First, notice that $z^T A d = d^T A^T z$. To see this, define $v = Ad$ and note that

$$z^T v = \sum_{i=1}^n z_i v_i = v^T z$$

for any two vectors $z$ and $v$ of the same dimension $n$.

Then, using $v$ as defined above, we have

\begin{align} S &= z^T z + v^T v - z^T v - v^T z \\ &= z^T z + v^T v \\ &= \sum_{i=1}^n \left( z_i^2 + v_i^2 \right), \end{align} which is indeed a sum of squared normal variables, since each $z_i$ is a normal variable. Note that each $v_i = \sum_{i=j}^n A_{ij} d_j$ is a deterministic variable. Then $S$ is a generalized chi-square variable.

I think some confusion about this question arises from the phrase "in terms of $z$". Perhaps you meant "in terms of the components of $z$"?

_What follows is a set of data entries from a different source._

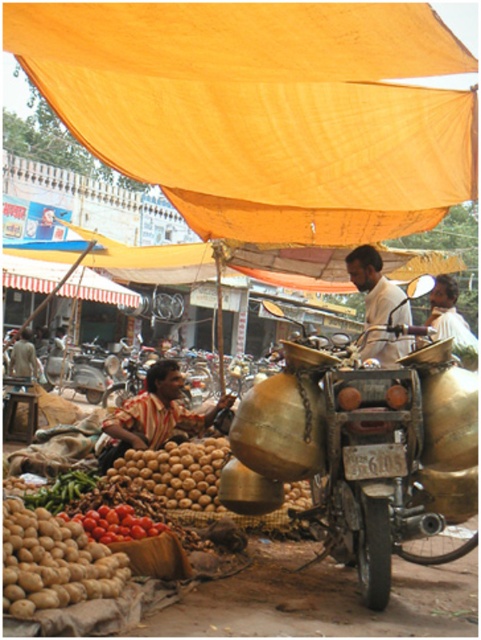 Question: Which is nearer to the white matte shirt at center?

Choices:
 (A) shiny red tomatoes at lower left
 (B) smooth brown potatoes at lower left

Answer: (B)

Question: Is white matte shirt at center below shiny red tomatoes at lower left?

Choices:
 (A) yes
 (B) no

Answer: (B)

Question: Can you confirm if smooth brown potatoes at lower left is wider than white matte shirt at center?

Choices:
 (A) no
 (B) yes

Answer: (B)

Question: Can you confirm if smooth brown potatoes at lower left is positioned to the left of shiny red tomatoes at lower left?

Choices:
 (A) yes
 (B) no

Answer: (B)

Question: Which of the following is the farthest from the observer?

Choices:
 (A) white matte shirt at center
 (B) shiny red tomatoes at lower left
 (C) smooth brown potatoes at lower left

Answer: (C)

Question: Among these points, which one is farthest from the camera?

Choices:
 (A) (119, 536)
 (B) (197, 452)

Answer: (B) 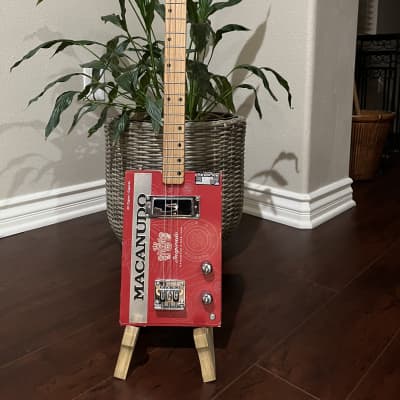 The width and height of the screenshot is (400, 400). What are the coordinates of `wicker baskete` in the screenshot? It's located at (372, 127). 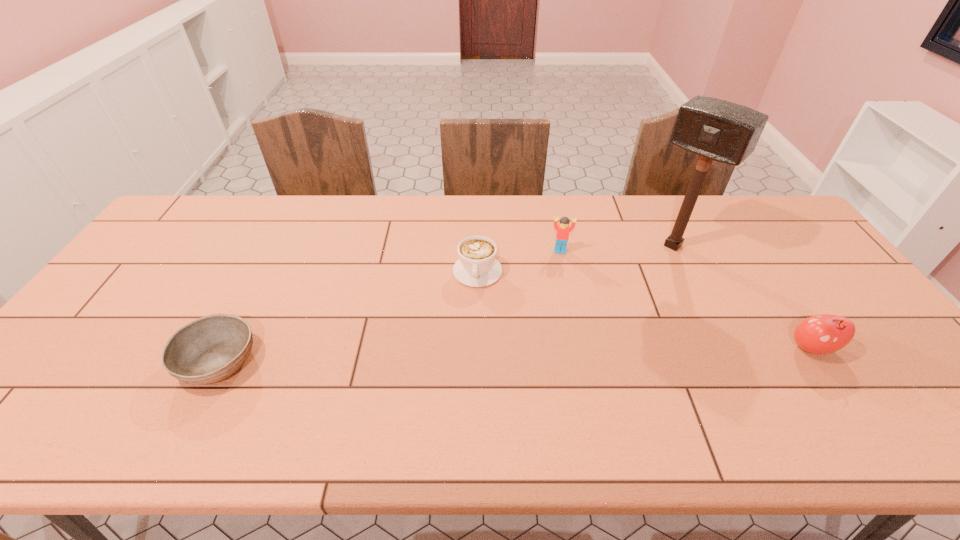 The image size is (960, 540). I want to click on bowl, so click(x=209, y=349).

Where is `the leftmost object`? The image size is (960, 540). the leftmost object is located at coordinates (209, 349).

Find the location of `the rightmost object`. the rightmost object is located at coordinates (821, 334).

This screenshot has width=960, height=540. In order to click on Lego in this screenshot , I will do `click(563, 229)`.

Find the location of `the second object from right to left`. the second object from right to left is located at coordinates (715, 129).

Image resolution: width=960 pixels, height=540 pixels. I want to click on the tallest object, so click(715, 129).

This screenshot has height=540, width=960. I want to click on cappuccino, so click(477, 267).

Where is `the second object from left to right`? The height and width of the screenshot is (540, 960). the second object from left to right is located at coordinates (477, 267).

You are a GUI agent. You are given a task and a screenshot of the screen. Output one action in this format:
    pyautogui.click(x=<x>, y=<y>)
    Task: Click on the vacant space positioned on the back of the leftmost object
    The height and width of the screenshot is (540, 960).
    Given the screenshot: What is the action you would take?
    pyautogui.click(x=283, y=237)

Where is `vacant space located on the stem of the rightmost object`? The width and height of the screenshot is (960, 540). vacant space located on the stem of the rightmost object is located at coordinates (839, 389). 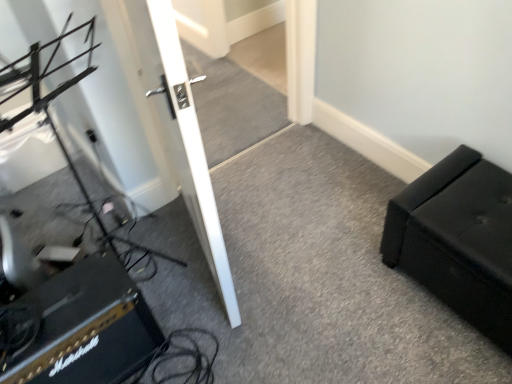 Question: From a real-world perspective, is white glossy door at center positioned above or below black leather ottoman at right?

Choices:
 (A) below
 (B) above

Answer: (B)

Question: In the image, is white glossy door at center positioned in front of or behind black leather ottoman at right?

Choices:
 (A) behind
 (B) front

Answer: (B)

Question: Which object is positioned closest to the black textured amplifier at lower left?

Choices:
 (A) black leather ottoman at right
 (B) white glossy door at center

Answer: (B)

Question: Based on their relative distances, which object is farther from the white glossy door at center?

Choices:
 (A) black textured amplifier at lower left
 (B) black leather ottoman at right

Answer: (B)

Another point of confusion might be the phrase "as a linear combination of $z$". To show that $S$ is a generalized chi-square variable, we wish to show that it is a linear combination of chi-square variables, which in this case are the squared components of $z$ rather than $z$ itself.

And to address Amin's concern that $S$ is not matrix, I believe the goal of the exercise was to show that $S$ is a single chi-square variable rather than a matrix of such variables, so the given expression for $S$ is indeed meaningful.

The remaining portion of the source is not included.